Europäische Verteidigungskooperation nach der Friedensdividende

Wie lassen sich national steigende Verteidigungsetats in der Europäischen Union und in der NATO in bestimmten Bereichen gemeinsam finanzieren? Dieser seit Längerem im Raum stehenden und äußerst wichtigen sicherheitspolitischen Frage sind ausgewählte Experten der Atlantik-Brücke in einer internen Gesprächsrunde nachgegangen. Die Diskussion war eingebettet in einen übergeordneten Austausch mit der Projektgruppe Weißbuch 2016 des Bundesministeriums der Verteidigung zur Herausforderung der Bundeswehr durch die hybride Kriegsführung.

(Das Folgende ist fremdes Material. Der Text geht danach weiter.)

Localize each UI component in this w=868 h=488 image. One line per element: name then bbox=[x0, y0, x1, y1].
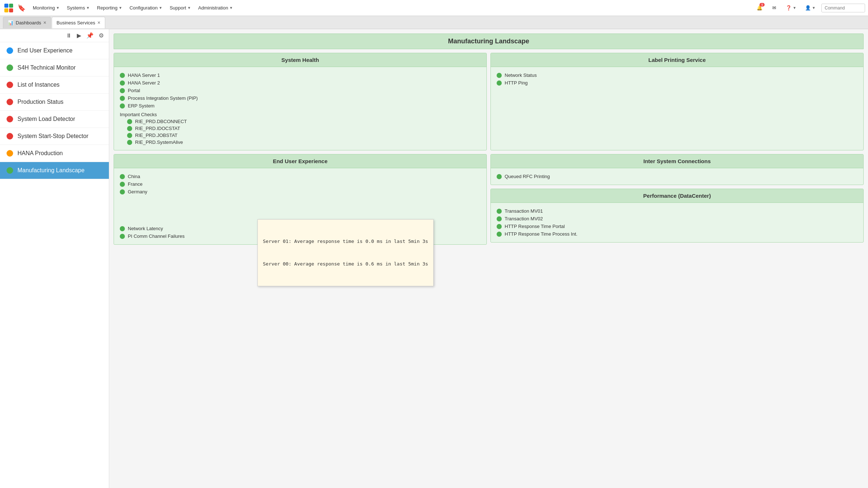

In diesem Herbst ist der Weißbuchprozess innerhalb seiner Partizipationsphase bei der Frage der europäischen Verteidigungskooperation angelangt. Die Teilnehmer gingen dabei unter der Moderation von Professor Dr. Burkhard Schwenker, Leiter der Arbeitsgruppe Außen- und Sicherheitspolitik der Atlantik-Brücke, von der Prämisse aus, dass die Beschaffung von Ausrüstung und Material schon jetzt und in den nächsten Jahren verstärkt nicht mehr nur Teil der regelmäßigen Modernisierung der Streitkräfte ist, sondern auch den wachsenden Bedrohungen in Europa – insbesondere durch den Ukraine-Konflikt – Rechnung trägt. Dies hat auf der einen Seite unabhängig von der anhaltenden Flüchtlingskrise in Europa unmittelbare finanzpolitische Konsequenzen, da der Verteidigungshaushalt steigt und dies im Gesamtetat entweder über neue Schulden, höhere Steuern oder Umschichten zwischen den einzelnen Haushaltsposten refinanziert werden muss. Auf der anderen Seite sehen sich die europäischen Volkswirtschaften erstmalig seit dem Zusammenbruch der Sowjetunion mit der Situation konfrontiert, dass die Friedensdividende aus der allgemeinen Abrüstung und dem Integrationsprozess der EU, von der alle Staaten profitiert haben, indem sie ihre Ausgaben anders einsetzen konnten, nicht mehr als gesichert betrachtet werden kann.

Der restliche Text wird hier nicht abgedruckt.